Without insurance, many rely on community health centers and hospital emergency rooms —“better designed to care for people with acute medical problems than those with chronic problems,” he said.

“Oh yes, yes, that is such good news. I feel like I’m going to cry,” said Lisa Paterson, 60, of Moab, Utah.

Without a subsidy, her insurance cost would have increased from $26 a month to nearly $500 a month.  “I’m elated and happy for me and the millions of Americans [reliant on subsidies]. This is a reaffirmation of who are as a country.”

Lisa Patterson of Moab, Utah. (Photo courtesy of Lisa Patterson)

Lisa Paterson of Moab, Utah. (Photo courtesy of Lisa Paterson)

Paterson, a self-employed life coach who also tutors children in math and reading, said without her subsidy, she would not have been able to get insurance and would have had to rely on less expensive naturopaths for care of her diabetes and osteoporosis.

Having subsidized coverage enabled Barbara Clary, 61, a retired cafeteria worker and her husband, John, a writer, to get a policy for $100 a month. The insurance helped the Garland, Texas, couple afford surgery recently to remove a tumor on the back of John’s neck.

“The people won,” John Clary said. “I was a little bit worried because the Republicans had no backup plan.”

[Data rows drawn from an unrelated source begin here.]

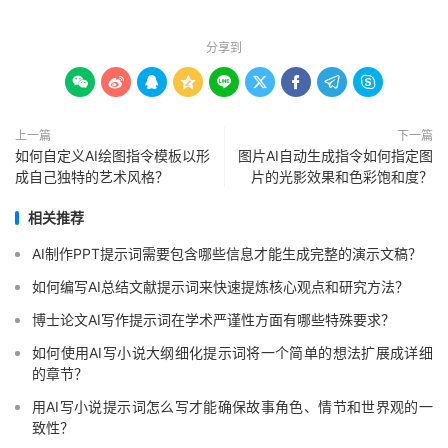
分享到









上一篇
下一篇
如何自定义AI绘图指令模板以形
图片AI自动生成指令如何指定图
成自己独特的艺术风格？
片的光影效果和色彩饱和度？
相关推荐
AI制作PPT提示词需要包含哪些信息才能生成完整的演示文稿？
如何编写AI总结文献提示词来快速提炼核心观点和研究方法？
博士论文AI写作提示词在学术严谨性方面有哪些特殊要求？
如何使用AI写小说大纲细化提示词将一个简单的想法扩展成详细
的章节？
用AI写小说提示词怎么写才能确保故事角色、情节和世界观的一
致性？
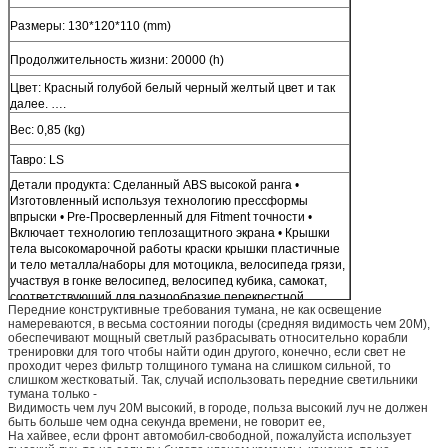
Размеры: 130*120*110 (mm)
Продолжительность жизни: 20000 (h)
Цвет: Красный голубой белый черный желтый цвет и так
далее. ….
Вес: 0,85 (kg)
Тавро: LS
Детали продукта: Сделанный ABS высокой ранга •
Изготовленный используя технологию прессформы
впрыски • Pre-Просверленный для Fitment точности •
Включает технологию теплозащитного экрана • Крышки
тела высокомарочной работы краски крышки пластичные
и тело металла/наборы для мотоцикла, велосипеда грязи,
участвуя в гонке велосипед, велосипед кубика, самокат,
соответствующий для разнообразие перекрестной
Передние конструктивные требования тумана, не как освещение
задействуя пользы.
намереваются, в весьма состоянии погоды (средняя видимость чем 20M),
обеспечивают мощный светлый разбрасывать относительно корабли
тренировки для того чтобы найти один другого, конечно, если свет не
проходит через фильтр толщиного тумана на слишком сильной, то
слишком жестковатый. Так, случай использовать передние светильники
тумана только -
Видимость чем луч 20M высокий, в городе, польза высокий луч не должен
быть больше чем одна секунда времени, не говорит ее,
На хайвее, если фронт автомобил-свободной, пожалуйста использует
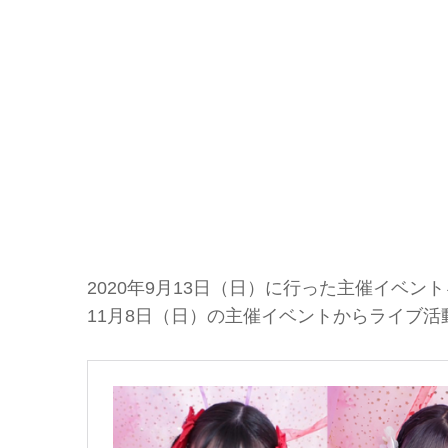
2020年9月13日（日）に行った主催イベントを
11月8日（日）の主催イベントからライブ活動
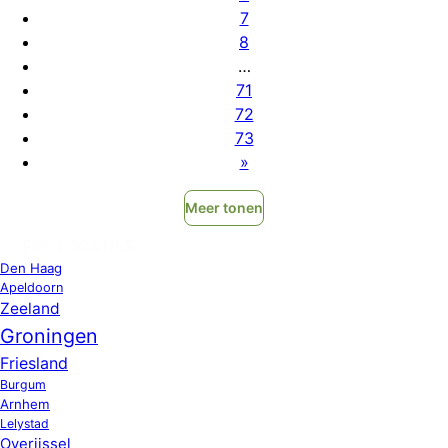
7
8
…
71
72
73
»
Meer tonen
OPPAS LOCATIES
Den Haag
Apeldoorn
Zeeland
Groningen
Friesland
Burgum
Arnhem
Lelystad
Overijssel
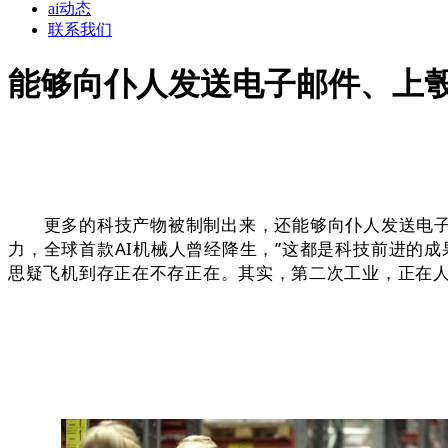
ai动态
联系我们
能够向仆人发送电子邮件、上
更多的科技产物被制制出来，还能够向仆人发送电子邮
力，全球首款AI机械人曾经降生，”这都是科技前进的
思疑飞机到存正在不存正在。其实，第二次工业，正在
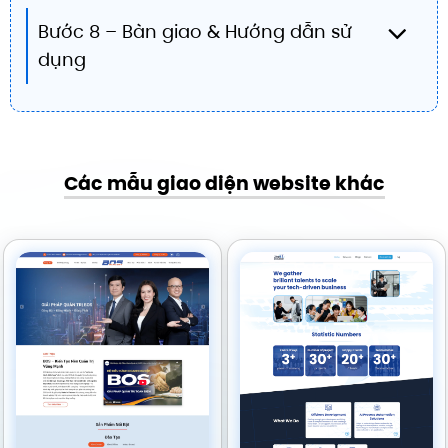
Bước 8 – Bàn giao & Hướng dẫn sử
dụng
Các mẫu giao diện website khác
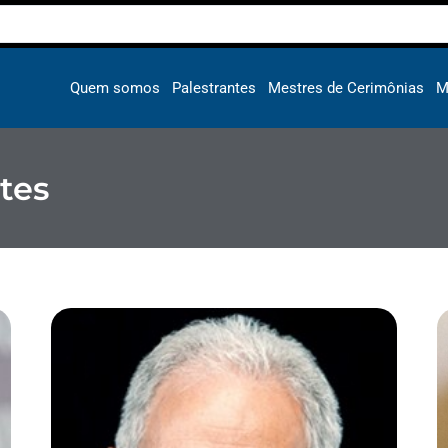
Quem somos
Palestrantes
Mestres de Cerimônias
M
tes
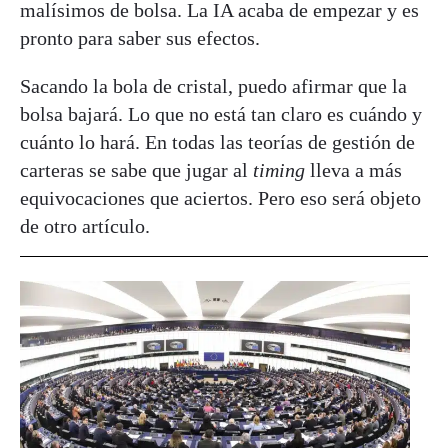
malísimos de bolsa. La IA acaba de empezar y es
pronto para saber sus efectos.
Sacando la bola de cristal, puedo afirmar que la
bolsa bajará. Lo que no está tan claro es cuándo y
cuánto lo hará. En todas las teorías de gestión de
carteras se sabe que jugar al
timing
lleva a más
equivocaciones que aciertos. Pero eso será objeto
de otro artículo.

“Why would they want to take insurance away from us and all these people because of a little sentence in the law?” Barbara Clary asked. “We can’t afford to pay $300 or $400 a month for a premium.”

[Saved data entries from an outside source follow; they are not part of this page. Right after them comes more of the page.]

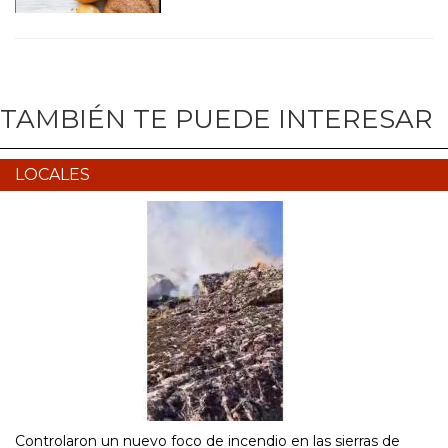
TAMBIÉN TE PUEDE INTERESAR
LOCALES
Controlaron un nuevo foco de incendio en las sierras de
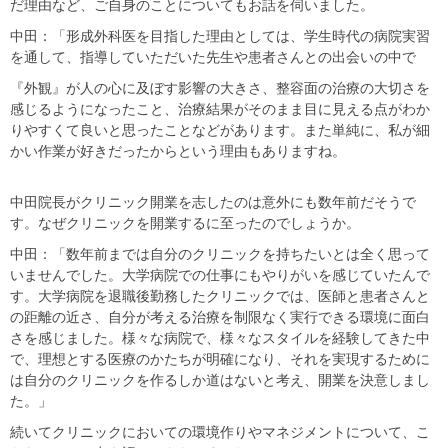
だ理由など、ご自身のことについてもお話を伺いました。
中田：「形成外科医を目指した理由としては、学生時代の病院実習
を通して、指導していただいた先生や患者さんとの出会いの中で
『外観』が人の心に及ぼす影響の大きさ、整容面の治療の大切さを
感じるようになったこと、治療結果がそのまま目に見える点がわか
りやすくて良いと思ったことなどがあります。また単純に、私が細
かい作業が好きだったからという理由もありますね。
中田院長がクリニック開業を志したのは意外にも数年前だそうで
す。なぜクリニックを開業するに至ったのでしょうか。
中田：「数年前までは自分のクリニックを持ちたいとは全く思って
いませんでした。大学病院での仕事にもやりがいを感じていたんで
す。大学病院を退職後勤務したクリニックでは、医師と患者さんと
の距離の近さ、自分が考える治療を制限なく実行できる環境に面白
さを感じました。様々な病院で、様々なスタイルを経験してきた中
で、理想とする医療のかたちが明確になり、それを実現するために
は自分のクリニックを作るしか道はないと考え、開業を決意しまし
た。」
続いてクリニックにおいての環境作りやマネジメントについて、こ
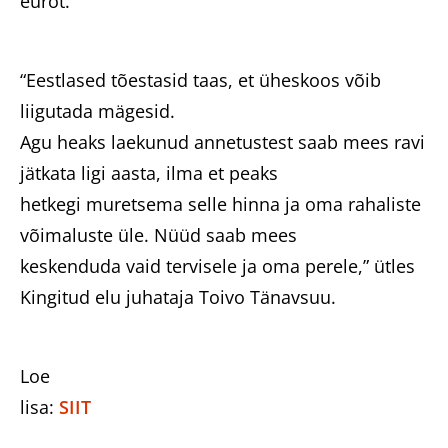
eurot.
“Eestlased tõestasid taas, et üheskoos võib
liigutada mägesid.
Agu heaks laekunud annetustest saab mees ravi
jätkata ligi aasta, ilma et peaks
hetkegi muretsema selle hinna ja oma rahaliste
võimaluste üle. Nüüd saab mees
keskenduda vaid tervisele ja oma perele,” ütles
Kingitud elu juhataja Toivo Tänavsuu.
Loe
lisa:
SIIT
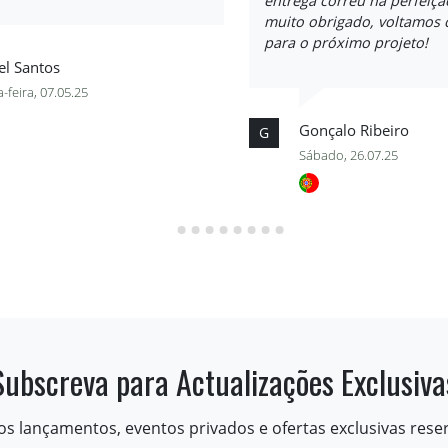
entrega correu na perfeiçã
muito obrigado, voltamos 
para o próximo projeto!
el Santos
-feira, 07.05.25
Gonçalo Ribeiro
G
Sábado, 26.07.25
Subscreva para Actualizações Exclusiva
os lançamentos, eventos privados e ofertas exclusivas rese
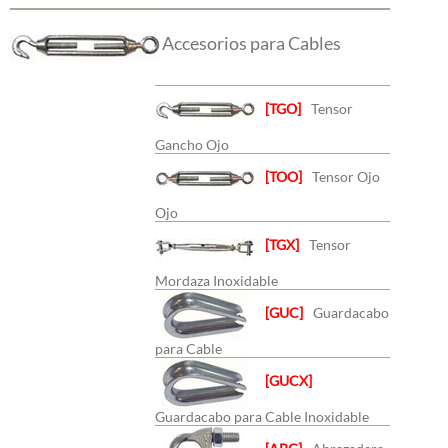
Accesorios para Cables
[TGO]
Tensor
Gancho Ojo
[TOO]
Tensor Ojo
Ojo
[TGX]
Tensor
Mordaza Inoxidable
[GUC]
Guardacabo
para Cable
[GUCX]
Guardacabo para Cable Inoxidable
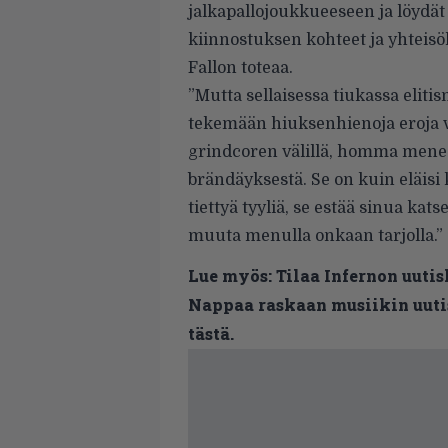
jalkapallojoukkueeseen ja löydät 
kiinnostuksen kohteet ja yhteisö
Fallon toteaa.
”Mutta sellaisessa tiukassa eliti
tekemään hiuksenhienoja eroja va
grindcoren välillä, homma menee
brändäyksestä. Se on kuin eläisi 
tiettyä tyyliä, se estää sinua kat
muuta menulla onkaan tarjolla.”
Lue myös:
Tilaa Infernon uutis
Nappaa raskaan musiikin uutis
tästä.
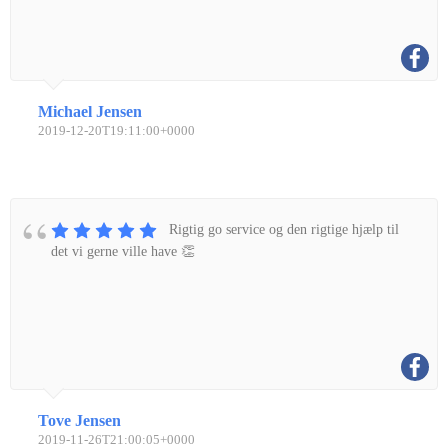
Michael Jensen
2019-12-20T19:11:00+0000
Rigtig go service og den rigtige hjælp til
det vi gerne ville have 👏
Tove Jensen
2019-11-26T21:00:05+0000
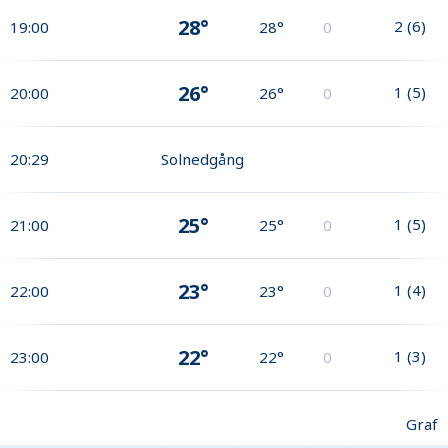
28°
2
(
6
)
19:00
28°
0
26°
1
(
5
)
20:00
26°
0
20:29
Solnedgång
25°
1
(
5
)
21:00
25°
0
23°
1
(
4
)
22:00
23°
0
22°
1
(
3
)
23:00
22°
0
Graf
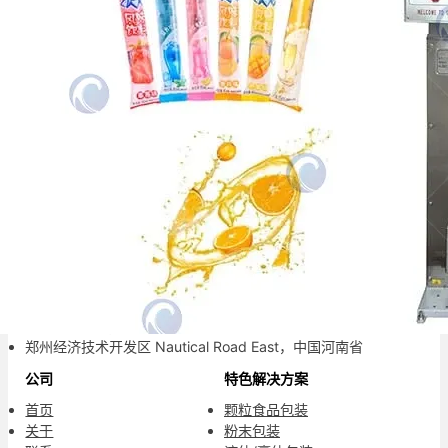
您可靠的包装合作伙伴。
联系信息
+86-13838515872
8613838515872
info@packingmachineforsale.com
郑州经济技术开发区 Nautical Road East，中国河南省
公司
特色解决方案
首页
颗粒食品包装
关于
粉末包装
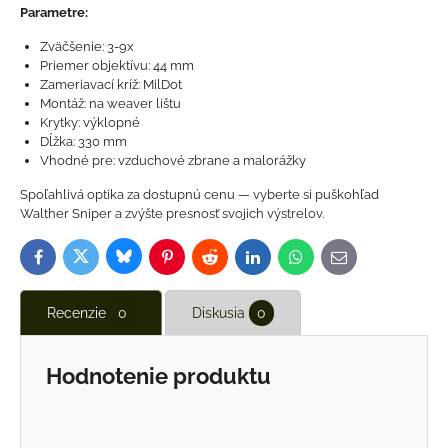
Parametre:
Zväčšenie: 3-9x
Priemer objektívu: 44 mm
Zameriavací kríž: MilDot
Montáž: na weaver lištu
Krytky: výklopné
Dĺžka: 330 mm
Vhodné pre: vzduchové zbrane a malorážky
Spoľahlivá optika za dostupnú cenu — vyberte si puškohľad
Walther Sniper a zvýšte presnosť svojich výstrelov.
Bluesky
Twitter
Facebook
Pinterest
Reddit
LinkedIn
WhatsApp
E-
mail
Recenzie
0
Diskusia
0
Hodnotenie produktu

Jennifer Diefenbach of Fort Lauderale, and son, Dash, at the Supreme Court in May. (Photo courtesy of Jennifer Diefenbach)

Jennifer Diefenbach of Fort Lauderale, Fla., with her son Dash, at the Supreme Court in March. (Photo courtesy of Jennifer Diefenbach)

Jennifer Diefenbach, 39, of Fort Lauderdale, Fla., said she felt “an overwhelming sense of relief.”

“I don’t have to worry anymore whether or not my family will continue to have access to affordable health insurance,” she said. “But it is also bittersweet because logically, if we live in the great country I think it is, we shouldn’t even be arguing about universal healthcare … But we are, and we still will be in 2017, so I’ll continue to be vocal about something that helps my family, my community and millions of Americans.”

A self-employed proofreader, she pays about $70 a month for a health plan for herself and her husband, David, thanks to a subsidy. Without a subsidy, their monthly cost would be about $400—beyond what they can afford, she said. “Right now we are pretty healthy but it’s terrifying to not be able to keep our insurance,” she said, adding that her coverage enabled her to monitor her pre-diabetes.